Kollisionsvermeidung hatte jetzt oberste Priorität, ich konnte mich nicht mehr um die Netze kümmern. Aufstoppen über den Sturmanker erschien mir noch gefährlicher in diesem Moment, wo ich den Kurs nicht bestimmen konnte. Ich griff zu den weißen Fallschirmraketen und feuerte die erste ab. Langsam senkte sich die Lichtkugel und beleuchtet den Ozean. Mein Kompass schlug plötzlich um. Mein Kurs änderte abrupt von 210° auf 300 bis 360°. Ich verstand gar nichts mehr. Was zur Hölle passiert hier? Da mein Boot abdrehte, war nur schwer zu erkennen ob das Schiff vor mir nun den Kurs ändern würde. Ich versuchte das Ruder zu stabilisieren, als ich die zerrissene 6mm Steuerleine in der Hand hielt. Na super! Scheinbar bin ich denen mit meinem Ruder ins Netz gegangen und habe mir die Steuerleinen abgerissen. Ich war geblendet von den Lichtern, ab weiterhin hielt das Boot voll auf mich zu. Ich zündete eine zweite Rakete und den Laser. Wieder nichts. Das müssen die gesehen haben. Das waren höchsten noch 400 Meter. Doch nichts. Ich schrie ins Funkgerät … 100 Meter vorm erwarteten Aufprall zündete ich die Handfackel und schrie mit schlotternden Knien, winkte ab und filmte sogar noch :-). 50 Meter, höchstens! (siehe Foto) die Motoren heulten auf, das Wasser am Heck spritze, das Schiff drehte nach Backbord ab. Ich sah in die Gesichter der Fischer und zeigte den Vogel. Ich roch die Maschine. Schrie nach wie vor: „Turn on your VHF, Radio, 16, Can not manouver“. Nix. Ich eilte zum Rudersitz, versuchte so schnell wie möglich von dem Netz wegzukommen. Der Trawler drehte bei und näherte sich auf 20m Steuerbord. Es sei angemerkt, bei Seegang und nicht im Hallenbad. Die Männer schrieen mir in Spanish etwas herüber. Ich verstand nichts. Winkte mit dem Funkgerät, schrie weiterhin „VHF, RADIO, 16“. Hatte das kleine Handfunkgerät inzwischen als Verstärkung an Deck. Nichts. Die Männer gestikulierten, ich quittierte irgendwann mit einem „Idiots!“ – worauf ich ein „Ju ar welcum“ zu hören meinte. Doch ein Ansatz von English???

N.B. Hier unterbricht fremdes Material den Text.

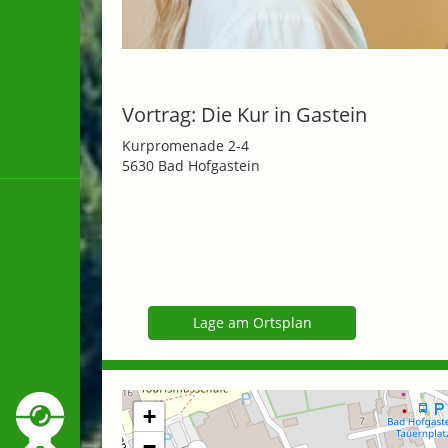
Vortrag: Die Kur in Gastein
Kurpromenade 2-4
5630 Bad Hofgastein
Lage am Ortsplan
+
−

Ich ignorierte das Gelaber irgendwann, mir wurde der Abstand deutlich zu gefährlich. Ich drehte ab. Konnte wieder steuern, nachdem ich die Fusssteuerleine aufs Handsteuer umgelegt hatte. Meine Güte. Ich war fertig. Ich konnte das nicht fassen. Was für Idioten. Kein AIS, kein Funkgerät, keine ausreichende Beleuchtung, ignorieren Signalraketen, sprechen kein Englisch … inmitten von Treibnetzen, Offshore.

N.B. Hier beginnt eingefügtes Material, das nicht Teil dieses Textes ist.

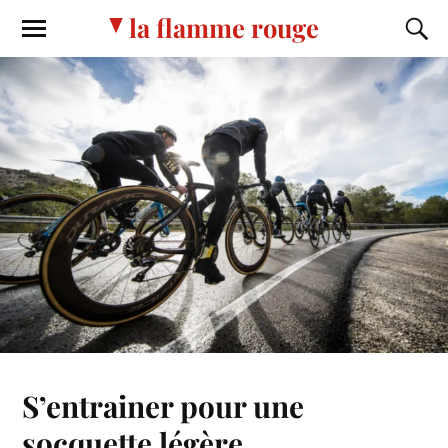
la flamme rouge
S’entrainer pour une
socquette légère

Ist mir egal wenn jetzt wieder die Klugscheisser kommen und mir sagen, dass ich leichtsinnig wäre mit so einem Boot über den Teich zu rudern. Aber zumindest bin ich nach Vorschrift beleuchtet und ausgerüstet. Habe bisher immer sicher steuern können und nie andere Schiffe in Gefahr gebracht. Wenn aber ein Boot permanent auf dich draufhält, nicht kommunizieren kann, ja, dann werden sogar Klugscheisser irgendwann ganz weiß im Gesicht. Jede Wette. Dann ist Klugscheisserrat teuer. Die weißen Signalrakten waren unmissverständlich, wurden entweder ignoriert oder einfach nicht gesehen. Auf so kurzer Distanz! Entweder der Kapitän war mit beim Bojenausbringen, und hatte unter den Spotlichtern mein Boot einfach nicht erkannt ODER, das kam mir heute Morgen beim Sichten der Videos in den Sinn: Die haben sehr wohl die Signale erkannt, erstmal stillgehalten oder sogar ganz bewusst drauf zu gehalten. „Schaun wir doch mal was für ein komischer Kutter in unseren Netzen schippert und Raketen abschiesst“. Aber das werden wir wohl nie erfahren.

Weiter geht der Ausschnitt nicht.